Filter the records below and copy every line containing the word "nóng".

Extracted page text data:
◇ ◇ ◇ ◇ ◇ ◇ ◇
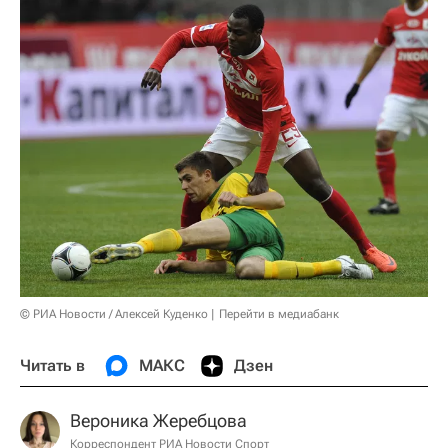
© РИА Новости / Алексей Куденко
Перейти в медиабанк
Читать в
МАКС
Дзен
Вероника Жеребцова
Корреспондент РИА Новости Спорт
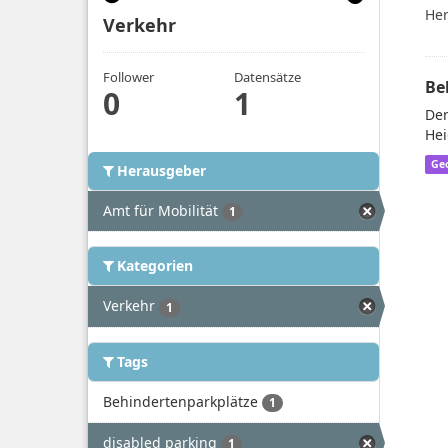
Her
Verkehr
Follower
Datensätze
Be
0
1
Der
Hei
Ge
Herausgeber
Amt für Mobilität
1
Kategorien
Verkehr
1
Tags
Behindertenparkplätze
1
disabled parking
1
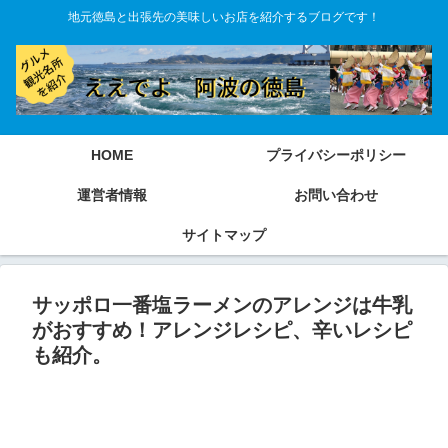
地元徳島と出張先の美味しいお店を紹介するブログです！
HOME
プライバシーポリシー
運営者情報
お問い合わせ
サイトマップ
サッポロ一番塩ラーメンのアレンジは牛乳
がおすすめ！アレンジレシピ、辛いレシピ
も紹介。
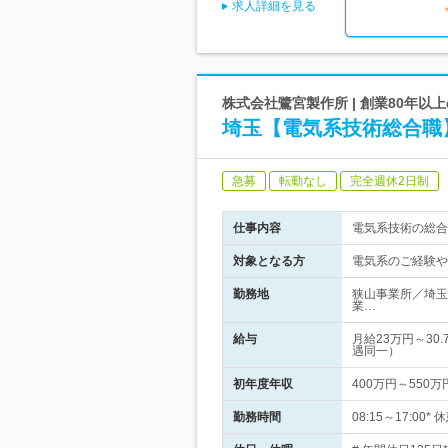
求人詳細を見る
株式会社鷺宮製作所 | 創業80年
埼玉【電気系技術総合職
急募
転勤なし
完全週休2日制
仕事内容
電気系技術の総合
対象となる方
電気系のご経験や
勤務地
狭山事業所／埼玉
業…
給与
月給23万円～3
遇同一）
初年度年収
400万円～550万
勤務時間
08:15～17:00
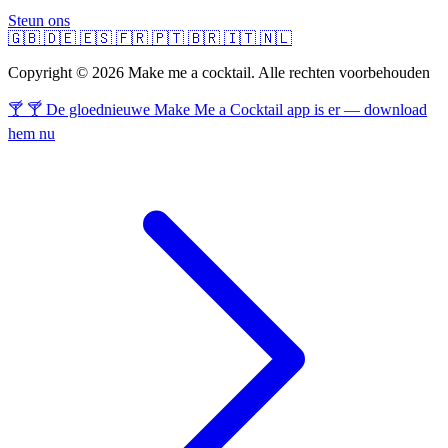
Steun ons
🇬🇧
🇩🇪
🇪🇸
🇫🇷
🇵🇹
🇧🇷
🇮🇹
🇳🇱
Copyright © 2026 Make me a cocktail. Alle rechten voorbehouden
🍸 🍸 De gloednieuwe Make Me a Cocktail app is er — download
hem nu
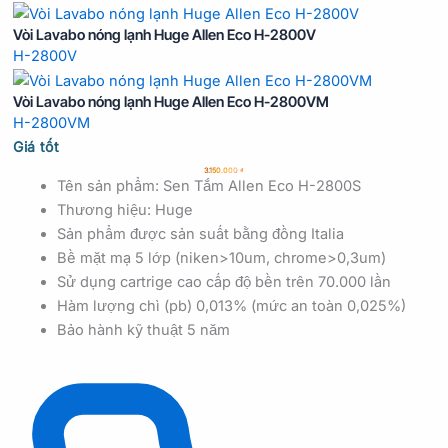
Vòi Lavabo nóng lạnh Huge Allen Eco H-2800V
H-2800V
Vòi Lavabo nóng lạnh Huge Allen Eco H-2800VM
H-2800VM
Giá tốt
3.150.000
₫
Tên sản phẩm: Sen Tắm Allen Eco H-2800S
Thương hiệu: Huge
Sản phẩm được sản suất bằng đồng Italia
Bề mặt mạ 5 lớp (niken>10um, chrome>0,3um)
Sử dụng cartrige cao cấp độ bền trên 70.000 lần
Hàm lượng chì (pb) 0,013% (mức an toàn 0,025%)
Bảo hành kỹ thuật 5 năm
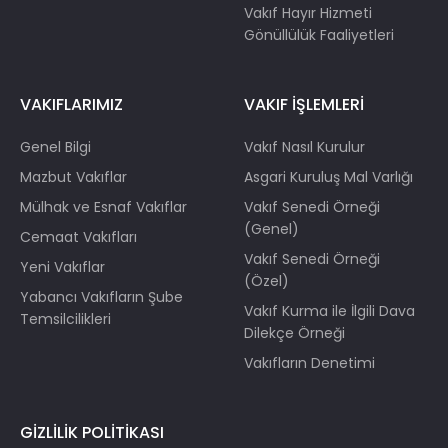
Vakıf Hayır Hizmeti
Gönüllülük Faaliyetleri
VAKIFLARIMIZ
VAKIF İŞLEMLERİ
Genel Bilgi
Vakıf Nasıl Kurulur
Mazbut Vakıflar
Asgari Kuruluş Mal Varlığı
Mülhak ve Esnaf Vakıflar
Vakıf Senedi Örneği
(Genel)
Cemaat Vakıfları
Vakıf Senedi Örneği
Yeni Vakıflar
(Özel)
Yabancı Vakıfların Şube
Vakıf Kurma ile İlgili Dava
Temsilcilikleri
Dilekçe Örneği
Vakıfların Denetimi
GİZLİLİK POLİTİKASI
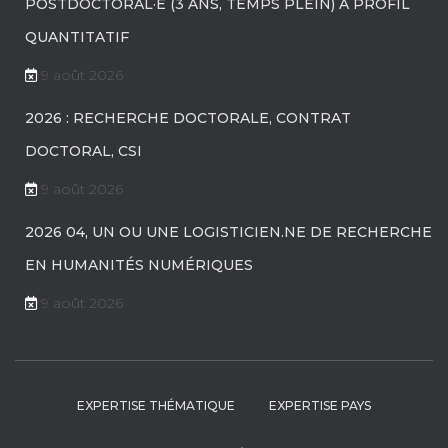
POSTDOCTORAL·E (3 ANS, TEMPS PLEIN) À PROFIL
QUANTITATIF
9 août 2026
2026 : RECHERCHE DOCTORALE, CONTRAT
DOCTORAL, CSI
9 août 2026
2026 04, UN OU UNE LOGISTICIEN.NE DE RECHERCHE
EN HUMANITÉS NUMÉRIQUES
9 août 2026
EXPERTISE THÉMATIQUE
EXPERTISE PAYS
◇ ◇ ◇ ◇ ◇ ◇ ◇
## Answer for this exercise
Vòi Lavabo nóng lạnh Huge Allen Eco H-2800V
Vòi Lavabo nóng lạnh Huge Allen Eco H-2800VM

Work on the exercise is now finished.